Los Celos. De lo normal a la celotipia.

Al hablar de celos, hacemos referencia a la sensación de inseguridad, preocupación y miedo que experimenta una persona a la pérdida de un afecto importante, que en la mente del celoso podría concluir en la finalización de una relación afectiva.

Estas situaciones se presentan en triangulación emocional, donde existe la persona celosa, la persona a la cual se dirigen los celos y por último, la persona que genera la competencia o rivalidad. El definir que tan real es está rivalidad generadora de los celos, va relacionada a la percepción de peligro y pérdida en la persona celosa, dónde la realidad puede ser sumada o distorsionada por la fantasía e imaginación y motivada por el miedo. El celoso empieza a crear escenarios dónde el distanciamiento o ausencia de la persona a la cual se dirigen los celos, se convierten en un sentimiento de angustia, engaño y traición.

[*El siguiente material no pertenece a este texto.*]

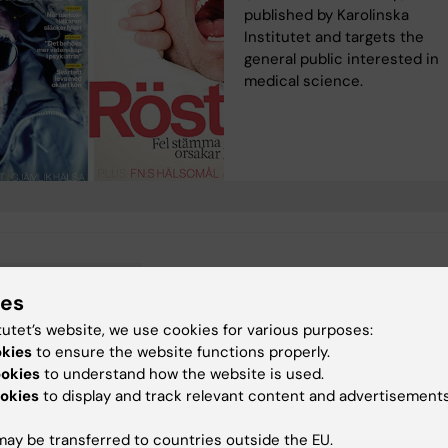
published by Karolinska
Institutet and targets the
general public interested in
medical science.
ergency medicine
ies
tutet’s website, we use cookies for various purposes:
okies
to ensure the website functions properly.
ookies
to understand how the website is used.
y:
Conten
okies
to display and track relevant content and advertisements
valtning
Ce
27-05-2025
ay be transferred to countries outside the EU.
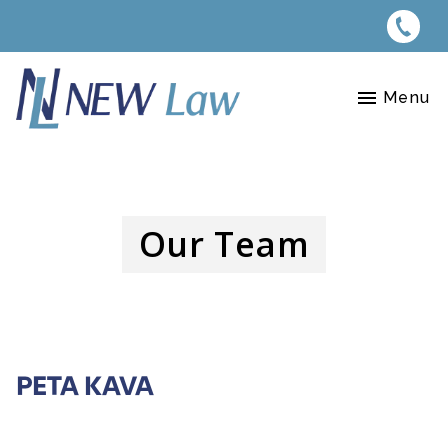
Menu
Our Team
PETA KAVA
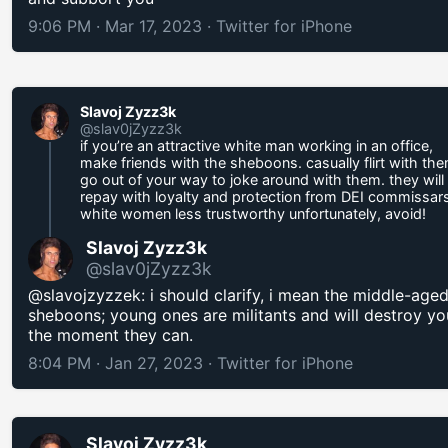
9:06 PM · Mar 17, 2023
·
Twitter for iPhone
Slavoj Zyzz3k
@slav0jZyzz3k
if you’re an attractive white man working in an office,
make friends with the sheboons. casually flirt with the
go out of your way to joke around with them. they will
repay with loyalty and protection from DEI commissars
white women less trustworthy unfortunately, avoid!
Slavoj Zyzz3k
@slav0jZyzz3k
@slavojzyzzek: i should clarify, i mean the middle-age
sheboons; young ones are militants and will destroy yo
the moment they can.
8:04 PM · Jan 27, 2023
·
Twitter for iPhone
Slavoj Zyzz3k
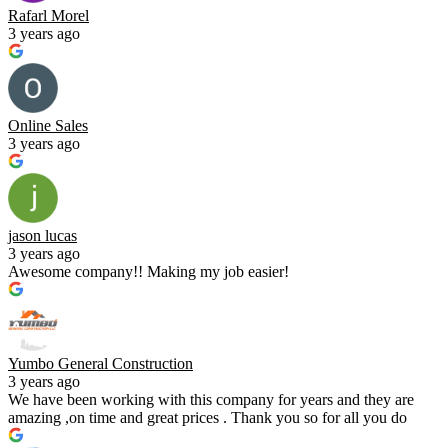
Rafarl Morel
3 years ago
Online Sales
3 years ago
jason lucas
3 years ago
Awesome company!! Making my job easier!
Yumbo General Construction
3 years ago
We have been working with this company for years and they are
amazing ,on time and great prices . Thank you so for all you do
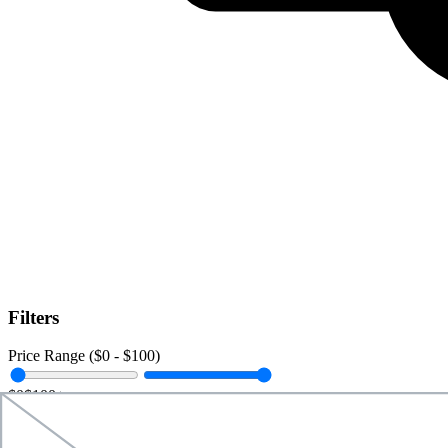
Filters
Price Range ($
0
- $
100
)
$0
$100+
Data Amount (
0
GB -
Unlimited
)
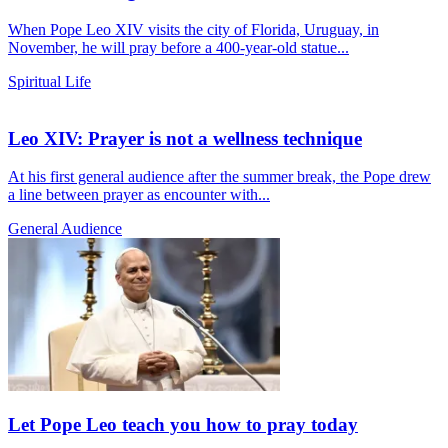
When Pope Leo XIV visits the city of Florida, Uruguay, in
November, he will pray before a 400-year-old statue...
Spiritual Life
Leo XIV: Prayer is not a wellness technique
At his first general audience after the summer break, the Pope drew
a line between prayer as encounter with...
General Audience
Let Pope Leo teach you how to pray today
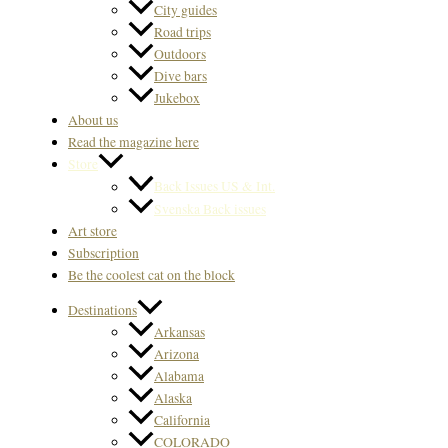
City guides
Road trips
Outdoors
Dive bars
Jukebox
About us
Read the magazine here
Store
Back Issues US & Int.
Svenska Back issues
Art store
Subscription
Be the coolest cat on the block
Destinations
Arkansas
Arizona
Alabama
Alaska
California
COLORADO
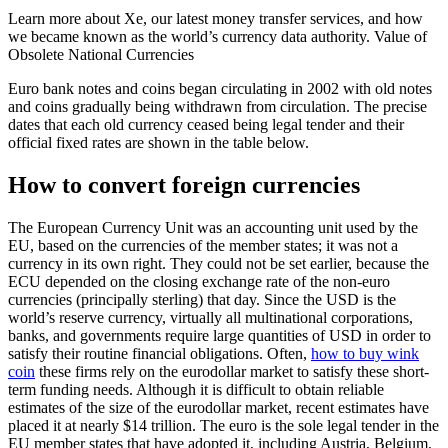
Learn more about Xe, our latest money transfer services, and how
we became known as the world’s currency data authority. Value of
Obsolete National Currencies
Euro bank notes and coins began circulating in 2002 with old notes
and coins gradually being withdrawn from circulation. The precise
dates that each old currency ceased being legal tender and their
official fixed rates are shown in the table below.
How to convert foreign currencies
The European Currency Unit was an accounting unit used by the
EU, based on the currencies of the member states; it was not a
currency in its own right. They could not be set earlier, because the
ECU depended on the closing exchange rate of the non-euro
currencies (principally sterling) that day. Since the USD is the
world’s reserve currency, virtually all multinational corporations,
banks, and governments require large quantities of USD in order to
satisfy their routine financial obligations. Often,
how to buy wink
coin
these firms rely on the eurodollar market to satisfy these short-
term funding needs. Although it is difficult to obtain reliable
estimates of the size of the eurodollar market, recent estimates have
placed it at nearly $14 trillion. The euro is the sole legal tender in the
EU member states that have adopted it, including Austria, Belgium,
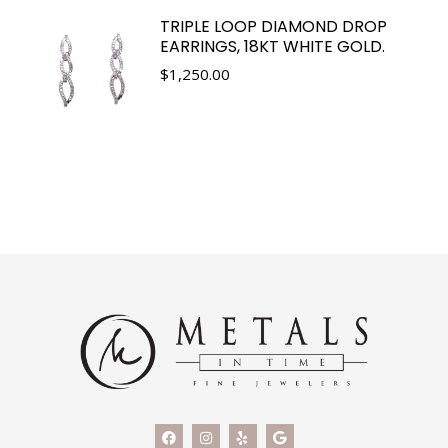
TRIPLE LOOP DIAMOND DROP
EARRINGS, 18KT WHITE GOLD.
$
1,250.00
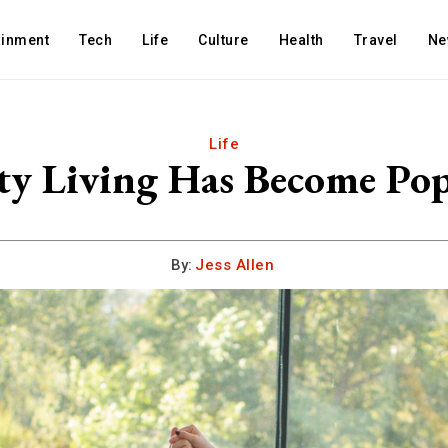
ainment
Tech
Life
Culture
Health
Travel
Ne
Life
Living Has Become Popu
By:
Jess Allen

A pesar de esto, se debe tomar en cuenta que hay ocasiones en que los celos pueden estar fundamentados en situaciones reales y que no se deben hacer menos ni ser omitidos, sino que deben ser trabajados en la relación correspondiente, a través de una comunicación asertiva y en confianza.

Hay que considerar que los celos presentes en una relación, también existen por la necesidad de conservar y proteger el vínculo afectivo existente son tratables y a través de un proceso psicoterapéutico adecuado, pueden ser comprendidos y resueltos.

Dentro de la sintomatología presente, se ve que la persona celosa tiende a querer alejar a la persona que esta celando de sus amistades habituales (sobre todo si son de su preferencia sexual), de sus compañeros de trabajo e incluso de algunos familiares cercanos. Pudiendo así, tener más control sobre la situación que le genera inseguridad. También suele presentarse una necesidad desesperada de poder visualizar con qué personas mantiene comunicación y en dónde se encuentra la mayor parte del tiempo.

Adentrándonos en lo patológico de los celos, es decir en lo irracional. Se va a considerar Celotipia cuando la capacidad de confiar de la persona celosa, se encuentra dañada.  Esto puede deberse a acontecimientos previos vividos a lo largo de su vida. Los celos enfermizos generados en la celotipia tienden a volverse agresivos y se basan principalmente en lo que la persona imagina y no en eventos reales.

La diferencia más distintiva entre celos y celotipia, se hace evidente frente al principio que los celos pueden ser considerados un sentimiento relativamente frecuente en muchos individuos, debido al miedo que nos genera perder a alguien que se estima, la necesidad de preservar un cariño importante, pero que la renuncia es una opción tangible a pesar del dolor emocional. Sin embargo, la celotipia tiene un impacto sobre la persona que la padece, su necesidad de controlar y retener a la persona de estima, genera que deje de realizar sus actividades y responsabilidades cotidianas, dejando de un lado los deberes de su propia vida personal para enfocarse en la persecución obsesiva de la persona a la cual se direcciona esta celotipia, llegando a episodios agresivos que incluso puede poner en riesgo la integridad física y sobretodo psicológica de la persona a la que se cela.